§ **TASK BRIEF**
Beginning with the line below that contains "Identify the click" and ending with the line that contains "[Email.] (780, 44)", copy every line exactly. Copy nothing else.

§ **PROVIDED DATA**

________________________________________

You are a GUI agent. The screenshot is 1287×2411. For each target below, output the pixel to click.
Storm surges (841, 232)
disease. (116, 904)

________________________________________

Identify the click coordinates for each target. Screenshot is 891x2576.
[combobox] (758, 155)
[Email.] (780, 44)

________________________________________

§ **ANSWER BOX**
Identify the click coordinates for each target. Screenshot is 891x2576.
[combobox] (758, 155)
[Email.] (780, 44)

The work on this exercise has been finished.